And the Moral of the Story is: Don’t believe your p-values!
In my previous post I had a look at the culture of science in physics, and found much that we life scientists might want to copy. Physics itself, and especially particles physics, present a goldmine of lessons to be learned, two of which I would like to discuss with you today.
Some of you will remember: In 2001 the results of a large international experiment convulsed not only the field of physics; it shook the whole world. On September 22nd the New York Times ran it on the front page: “Einstein Roll Over? Tiny neutrinos may have broken cosmic speed limit”! What had happened?

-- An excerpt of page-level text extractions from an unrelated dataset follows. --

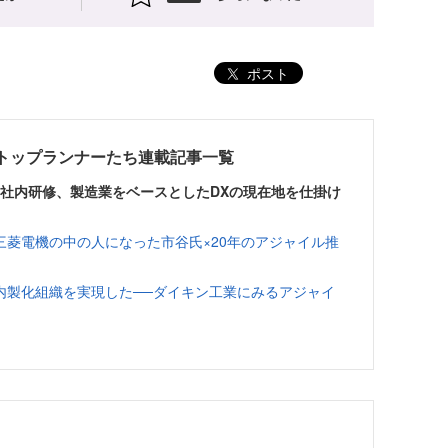
ポスト
むトップランナーたち連載記事一覧
習の社内研修、製造業をベースとしたDXの現在地を仕掛け
菱電機の中の人になった市谷氏×20年のアジャイル推
内製化組織を実現した──ダイキン工業にみるアジャイ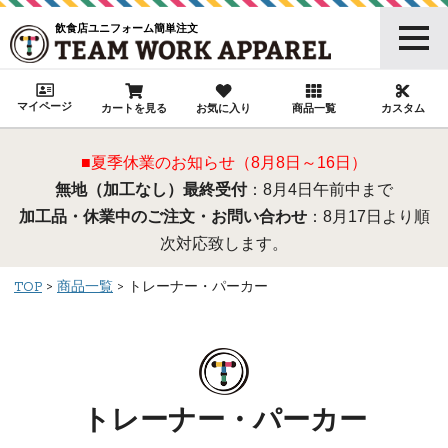
飲食店ユニフォーム簡単注文
マイページ
カートを見る
お気に入り
商品一覧
カスタム
■夏季休業のお知らせ（8月8日～16日）
無地（加工なし）最終受付
：8月4日午前中まで
加工品・休業中のご注文・お問い合わせ
：8月17日より順
次対応致します。
TOP
商品一覧
トレーナー・パーカー
トレーナー・パーカー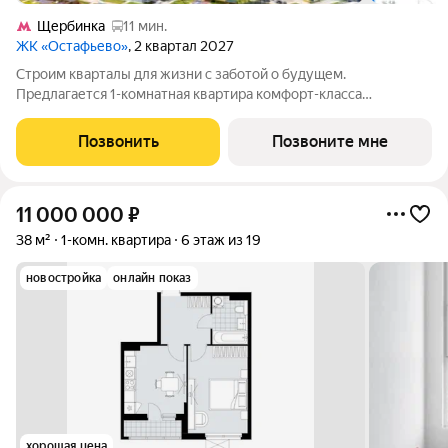
Щербинка
11 мин.
ЖК «Остафьево»
, 2 квартал 2027
Строим кварталы для жизни с заботой о будущем.
Предлагается 1-комнатная квартира комфорт-класса
площадью 48.11 кв.м в Остафьево, корпус 20КВ на 7-м этаже, в
жилом комплексе "Остафьево".Застройщик сдает квартиры с
Позвонить
Позвоните мне
отделкой в нескольких вариантах:
11 000 000
₽
38 м²
1-комн. квартира
6 этаж из 19
новостройка
онлайн показ
хорошая цена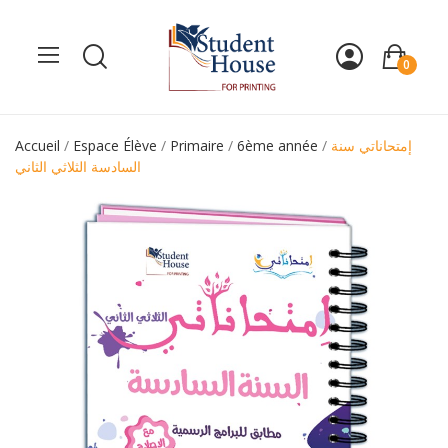
0
Accueil
Espace Élève
Primaire
6ème année
إمتحاناتي سنة
السادسة الثلاثي الثاني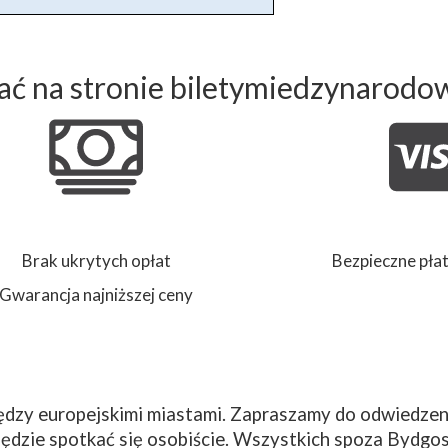
ć na stronie biletymiedzynarodo
Brak ukrytych opłat
Bezpieczne płat
Gwarancja najniższej ceny
dzy europejskimi miastami. Zapraszamy do odwiedzeni
ędzie spotkać się osobiście. Wszystkich spoza Bydgos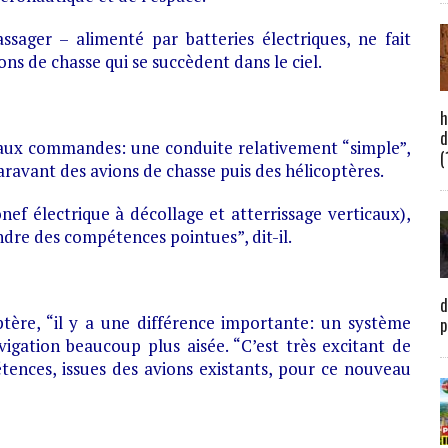
ssager – alimenté par batteries électriques, ne fait
ons de chasse qui se succèdent dans le ciel.
h
d
t aux commandes: une conduite relativement “simple”,
(
paravant des avions de chasse puis des hélicoptères.
f électrique à décollage et atterrissage verticaux),
ndre des compétences pointues”, dit-il.
d
ptère, “il y a une différence importante: un système
p
igation beaucoup plus aisée. “C’est très excitant de
tences, issues des avions existants, pour ce nouveau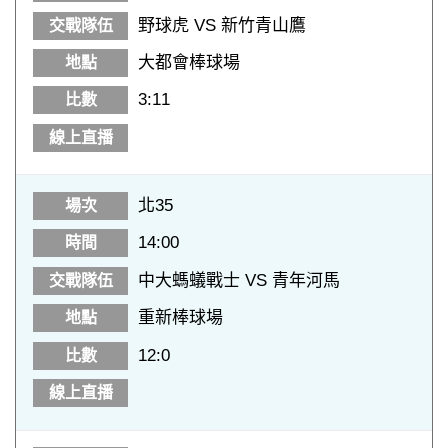
野球虎 VS 新竹青山鷹
大都會棒球場
3:11
北35
14:00
中大螞蟻戰士 VS 青年河馬
重新棒球場
12:0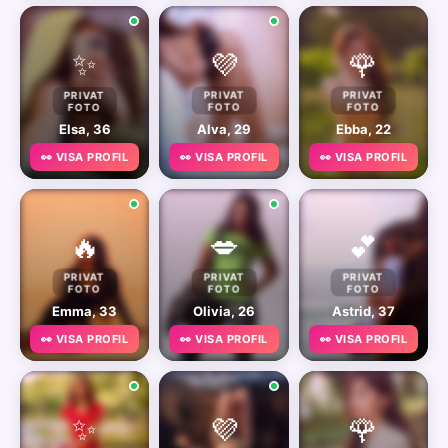
✨
💜
🌹
PRIVAT
PRIVAT
PRIVAT
FOTO
FOTO
FOTO
Elsa, 36
Alva, 29
Ebba, 22
👀 VISA PROFIL
👀 VISA PROFIL
👀 VISA PROFIL
🔥
💋
💕
PRIVAT
PRIVAT
PRIVAT
FOTO
FOTO
FOTO
Emma, 33
Olivia, 26
Astrid, 37
👀 VISA PROFIL
👀 VISA PROFIL
👀 VISA PROFIL
✨
💜
🌹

A very complex experimental setup had been mustered to measure the speed of neutrinos. They had been produced by the particle accelerator at CERN in Geneva and sent on a 730 km-long trip. Their arrival was registered by a detector blasted through thousands of meters of rock in the Dolomites. And what do you know: the neutrinos arrived faster than would the photons travelling the same route! Even the non-physicist will realize immediately what is at stake here (special relativity theory) and what possibilities this might open (e.g. journeys in time). The physicists of course had realized this immediately, which is why they were being so careful: For one thing they raised the significance level required for the discovery of new elementary particles from an incredible 5 sigma (corresponding with p<3*10-7 !) to 6 Sigma. Moreover, they repeated the experiment several times, but the neutrinos didn’t bother about the speed of light, and they reached significance at the increadible level of 6.2 sigma! So in no time flat the world press was informed and a paper was written. Mind you, the authors already had doubts about their own findings in spite of the record breaking p-values, which explains why the article ended: “The potentially great impact of the result motivates the continuation of our studies in order to investigate
possible still unknown systematic effects that could explain the observed anomaly”.
We all know that regarding time travel we have yet to get past the movie stage. And photons still hold the absolute speed record. So what had happened? In the weeks following the media excitement, the physicists had another good look at their experimental setup, and found that the GPS used to measure distances was not correctly synchronized and, if you can believe it, a cable was loose!
And the Moral of the Story is: Don’t believe your p-values!
The physicists were right to use a radically low significance level for a highly improbable hypothesis. But – trivial as it seems — if the experimental setup contains a systematic error, neither an oh-so-low p-value nor a replication of the same experiment will be of any use whatsoever. What we in life sciences can glean from this: To answer the question of whether or not our hypothesis is correct, whether a drug works etc., a p-value is of little, and often even of no value. And: Replication of an experiment in the same laboratory is of very limited value (see also here).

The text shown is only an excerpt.